The criteria for selection was the top three finishers of the US Chess Championships 2016 -
Fabiano Caruana, Hikaru Nakamura and Wesley So. It couldn't have got better.

Garry Kasparov is not going to keep his winnings for himself!

On the first day we witnessed nine rounds of action packed blitz chess! And this is how the standings looked like at the end of the day:

While many expect Nakamura to win this tournament hands down, Wesley So's performance was quite unexpected. Wesley and Hikaru lead the tournament and are followed by Kasparov just half a point behind. Caruana is currently on the last spot, but that is only because he lost all of his last three games. Instead of going through the key moments round by round, let's have a look at the players individually and how they performed. It is of course natural to start with the star attraction of the event, Garry Kimovich Kasparov!

Garry Kasparov

That will to win, the fire in his eyes, the intent in his moves!
Garry Kasparov was back doing the thing he does best - play chess!

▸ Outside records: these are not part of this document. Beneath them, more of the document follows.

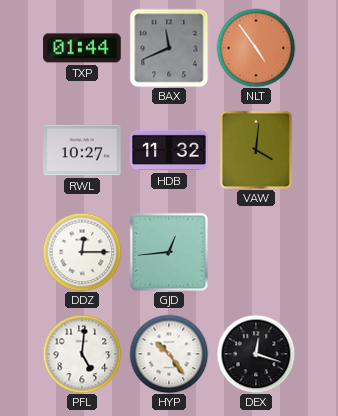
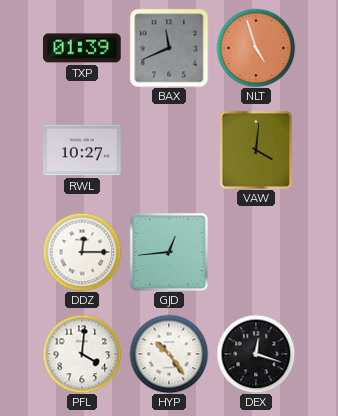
TXP: 01:44 -> 01:39
NLT: 4:54 -> 4:57
HDB: 11:32 -> none
PFL: 5:01 -> 4:01
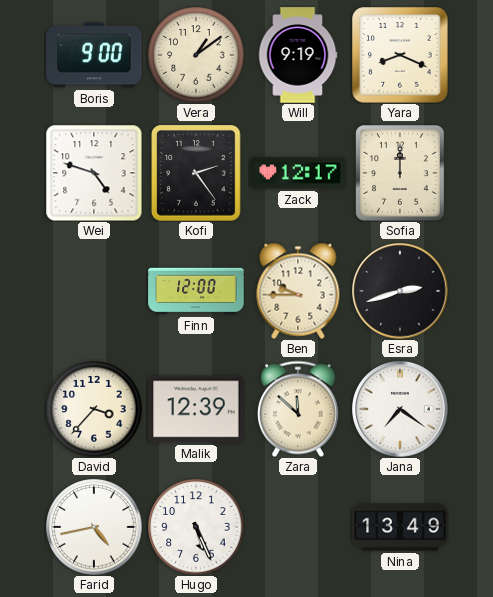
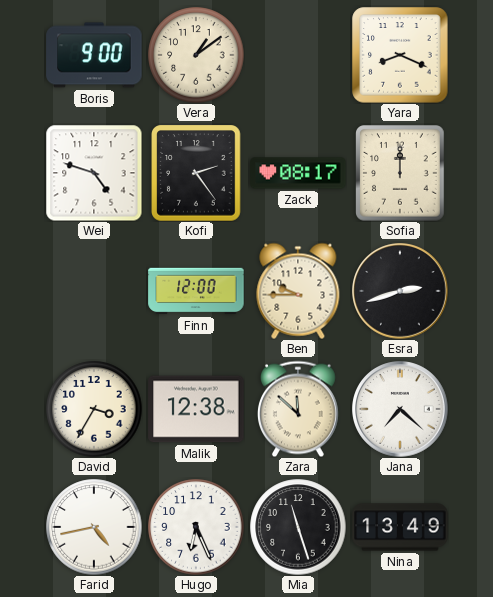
Will: 9:19 -> none
Zack: 12:17 -> 08:17
David: 3:37 -> 3:35
Malik: 12:39 -> 12:38
Jana: 7:21 -> 7:22
Hugo: 5:26 -> 6:26
Mia: none -> 11:27
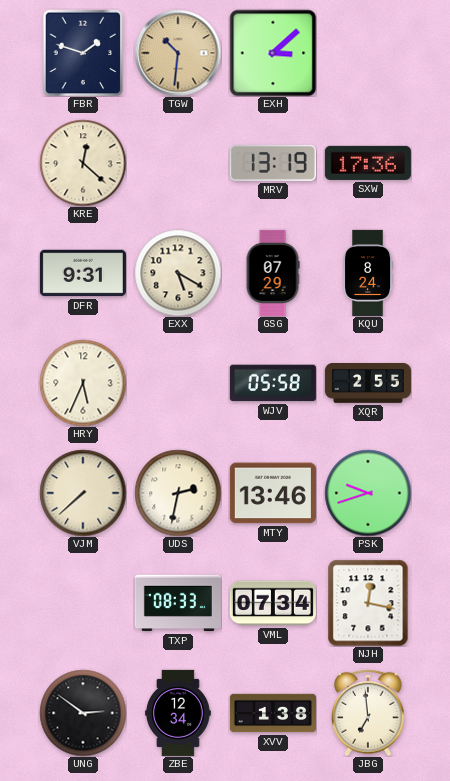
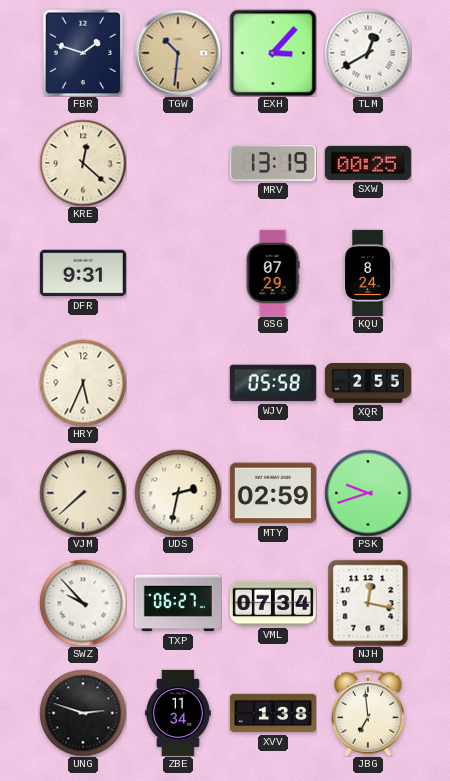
EXH: 3:08 -> 3:07
TLM: none -> 12:40
SXW: 17:36 -> 00:25
EXX: 5:20 -> none
MTY: 13:46 -> 02:59
SWZ: none -> 9:53
TXP: 08:33 -> 06:27
UNG: 2:51 -> 2:48
ZBE: 12:34 -> 11:34
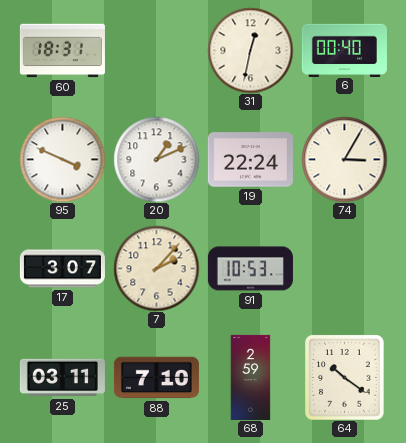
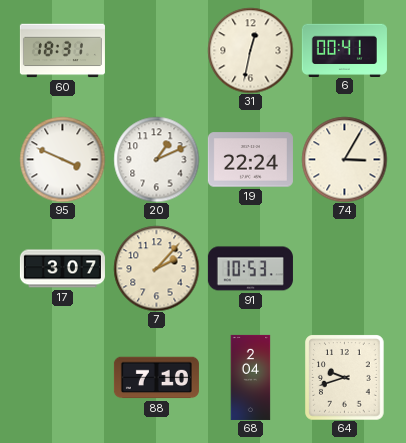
6: 00:40 -> 00:41
25: 03:11 -> none
68: 2:59 -> 2:04
64: 10:21 -> 9:42
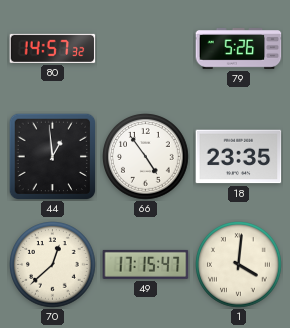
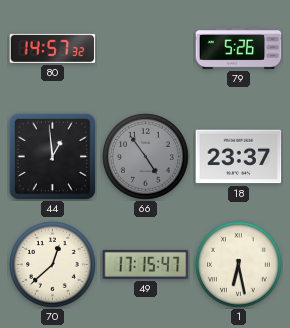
66 dial: white -> grey
18: 23:35 -> 23:37
1: 4:01 -> 6:28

The last time we saw Garry at the chess board was exactly a year ago against Nigel Short. Prior to that he had played some exhibition matches against Anatoly Karpov. But Short and Karpov are nowhere close to the level of Nakamura, Caruana and So. It was surely alien territory for all the viewers as well as Kasparov himself. How was he going to fare? He silenced all his critics when in the first round he began with a win over Wesley So.

Kasparov - So

Wesley played the move f6 which turned out to be a critical mistake. Garry jumped on his opportunity and played the strong 21.Bd5+! with the neat point being that 21...Kh8 lost to 22.exf6! and the queen is not hanging on e2 as 23.fxg7 is a mate! Wesley had to sacrifice an exchange with 21...Rxd5 and after 22.cxd5 it was quite easy for Kasparov to score his first win!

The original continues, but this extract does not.